WORK REQUIRED: Whenever a line of the listing contains the string "mehr", return that line.

DATA:
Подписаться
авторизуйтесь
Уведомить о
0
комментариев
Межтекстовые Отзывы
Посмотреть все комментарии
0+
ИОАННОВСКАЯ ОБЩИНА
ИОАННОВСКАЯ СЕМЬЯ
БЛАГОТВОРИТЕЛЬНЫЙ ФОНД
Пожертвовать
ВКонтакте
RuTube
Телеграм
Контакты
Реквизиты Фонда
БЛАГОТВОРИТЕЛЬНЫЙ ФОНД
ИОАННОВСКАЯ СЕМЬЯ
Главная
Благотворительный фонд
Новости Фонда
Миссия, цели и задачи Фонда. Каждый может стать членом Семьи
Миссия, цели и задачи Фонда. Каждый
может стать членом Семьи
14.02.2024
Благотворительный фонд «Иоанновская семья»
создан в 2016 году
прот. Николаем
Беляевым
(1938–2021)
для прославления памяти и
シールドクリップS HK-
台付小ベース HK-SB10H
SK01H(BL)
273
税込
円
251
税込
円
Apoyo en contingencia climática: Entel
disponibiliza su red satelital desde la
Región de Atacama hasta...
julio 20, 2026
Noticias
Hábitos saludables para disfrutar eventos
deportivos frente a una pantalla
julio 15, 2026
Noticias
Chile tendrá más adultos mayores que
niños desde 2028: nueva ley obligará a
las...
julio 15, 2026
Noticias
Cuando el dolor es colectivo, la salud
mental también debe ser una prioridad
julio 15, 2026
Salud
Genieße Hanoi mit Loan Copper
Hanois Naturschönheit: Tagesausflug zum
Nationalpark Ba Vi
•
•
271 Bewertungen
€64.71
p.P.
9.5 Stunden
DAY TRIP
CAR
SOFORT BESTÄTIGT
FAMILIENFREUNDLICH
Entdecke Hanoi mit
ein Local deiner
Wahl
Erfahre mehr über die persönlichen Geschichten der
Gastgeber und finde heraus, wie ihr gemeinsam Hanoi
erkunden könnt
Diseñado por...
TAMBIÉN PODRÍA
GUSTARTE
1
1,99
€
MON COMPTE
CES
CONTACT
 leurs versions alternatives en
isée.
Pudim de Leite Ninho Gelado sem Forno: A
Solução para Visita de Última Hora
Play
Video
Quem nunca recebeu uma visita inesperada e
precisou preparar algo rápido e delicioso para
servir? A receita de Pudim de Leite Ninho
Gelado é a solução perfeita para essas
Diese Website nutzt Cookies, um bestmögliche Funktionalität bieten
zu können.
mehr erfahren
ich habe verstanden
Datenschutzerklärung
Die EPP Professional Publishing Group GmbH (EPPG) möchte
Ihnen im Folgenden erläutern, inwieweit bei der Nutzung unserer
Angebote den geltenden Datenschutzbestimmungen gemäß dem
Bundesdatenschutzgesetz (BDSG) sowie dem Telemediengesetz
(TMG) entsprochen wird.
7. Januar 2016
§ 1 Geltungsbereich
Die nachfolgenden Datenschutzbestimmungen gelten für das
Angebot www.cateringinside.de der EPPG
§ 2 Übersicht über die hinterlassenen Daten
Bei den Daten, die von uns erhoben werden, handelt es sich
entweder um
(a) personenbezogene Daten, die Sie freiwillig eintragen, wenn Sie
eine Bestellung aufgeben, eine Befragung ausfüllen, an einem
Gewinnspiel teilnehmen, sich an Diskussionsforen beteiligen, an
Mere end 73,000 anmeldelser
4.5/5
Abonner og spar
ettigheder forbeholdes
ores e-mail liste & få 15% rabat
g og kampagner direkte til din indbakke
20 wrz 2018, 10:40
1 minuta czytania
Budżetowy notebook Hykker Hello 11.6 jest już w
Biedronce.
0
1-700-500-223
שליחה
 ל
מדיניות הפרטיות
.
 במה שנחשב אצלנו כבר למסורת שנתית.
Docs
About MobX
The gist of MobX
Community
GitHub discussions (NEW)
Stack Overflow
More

PROBLEM SOLUTION:
Erfahre mehr über die persönlichen Geschichten der
mehr erfahren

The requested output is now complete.